6. If it wasn’t for us, would Greece, Spain, and Italy (plus Ireland and Belgium) all currently have technocratic, reform-oriented governments as they do?

7. If you are trying to estimate the future economic fate of a country, shouldn’t you put aside a bit gdp drops and the like, and instead look at what do people in that country esteem and which values are transmitted by their system of education?  Do read the Estonia story at the previous link.

8. The German emphasis on rules, and the attachment to the idea of an abstract order, worthy of loyalty in its own right, above and beyond any immediate personal connection or loyalty, is exactly what makes them able to run such a successful economy and successful social welfare state.  When it says “Don’t Walk,” they don’t cross the street, even if no cars are coming.  An economic union should be set up to support those principles, not tear them down, and social democrats should value this most of all.

Even if you disagree with these perspectives, they shape real world behavior.  And might you still bet on a country which stuck to them?  Be honest now.  Let’s go back into intellectual Turing test mode:

9. One clear warning sign of trouble is when you see “trade imbalances” put at the center of the argument, as if “being very productive” and “not being productive enough” were somehow the same kind of disease.

10. There is a view something like “Germany has benefited from the eurozone, and therefore it is obliged to…”, as if those arguments were stronger than the nine principles outlined above.  By the way, might left-wing American intellectuals occasionally engage in a bit of transference and view Germany as a stand-in for the American top earners, the American financial system, and so on?  It isn’t.

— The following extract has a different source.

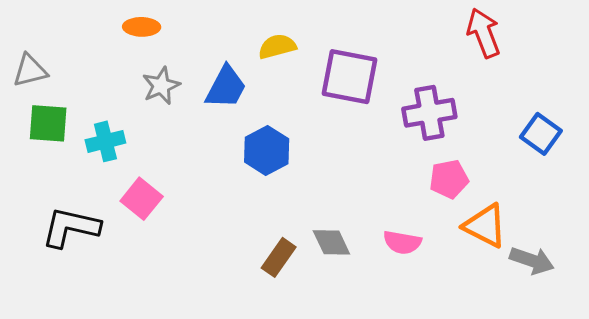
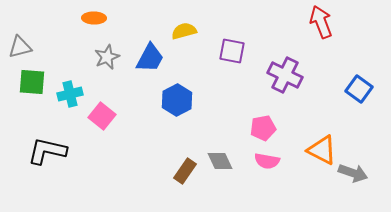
purple square: (349, 77) -> (232, 51), size x0.7
purple cross: (429, 113) -> (285, 75), turned 36
pink pentagon: (449, 179) -> (263, 128), moved
pink square: (142, 199) -> (102, 116), moved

11. Another doozy is to think the problem is due to some weird German obsession with Weimar-era inflation, as if there is a need to apologize for an elderly uncle who went bonkers.  I would instead start with the simpler point that Germany does not want to transfer resources to countries which do not wish to pay back their creditors, and which will not commit to good economic policy in the future.

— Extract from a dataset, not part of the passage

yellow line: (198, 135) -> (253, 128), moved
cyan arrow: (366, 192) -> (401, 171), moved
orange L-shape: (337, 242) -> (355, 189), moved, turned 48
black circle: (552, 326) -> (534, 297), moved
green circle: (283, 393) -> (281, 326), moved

Let’s move out of Turing mode and back to Tyler.  I believe that the Germans have approached this crisis with some bad economic theories, a lack of understanding of how government spending cuts can be self-defeating in the short run, and a good deal of more or less deliberate self-deception about its partners in the union, not to mention Germany’s own ability and willingness to act “fully European.”  I’m also not sure that Germany has a path out of this which leaves their own financial system intact.  You can rack up the moral and practical minus points there in considerable number.  That said, I see a lot of intellectuals dismissing the perspective outlined above, rather than figuring out why it makes so much sense to so many people, not just in Germany.  I think the financial elites in the periphery countries themselves actually see it quite clearly.

The result is significant misunderstandings about what can happen and will happen in the eurozone.  Germany cannot and will not drop its moral perspective, even if there is some theory — and yes theory is the right word here, because no one knows these broad guarantees will work — of how a broader and far more costly commitment can set things right.

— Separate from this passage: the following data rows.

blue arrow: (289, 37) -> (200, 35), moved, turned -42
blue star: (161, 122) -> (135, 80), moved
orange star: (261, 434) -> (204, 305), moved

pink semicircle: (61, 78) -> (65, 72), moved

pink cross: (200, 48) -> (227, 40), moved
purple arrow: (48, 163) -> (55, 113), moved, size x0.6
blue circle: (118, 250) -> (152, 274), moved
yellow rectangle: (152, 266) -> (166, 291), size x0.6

In reading American discussions of the eurozone, I am frequently reminded of earlier discussions of the Soviet Union.  Most outsiders simply didn’t realize how little social capital was left in the system, though some of the Soviet insiders did.  Might the same be true of the eurozone?  I’m not calling these countries corrupt, rather there may be remarkably little cross-national cultural capital, and remarkably little deep public support for a costly EU bargain, so little that many German (and other) insiders know that no grand bargain can be sustained or even seriously attempted.

I believe we need to be exposed to this moral perspective, and this intellectual Turing test, as a bracing slap in the face, as a wake-up call, and I see our unwillingness to do anything with this perspective, other than summarily dismiss it as a kind of tragic juvenile moralizing, as a sign of our own decline, right here in the USofA.

Addendum: This piece is actually pretty good.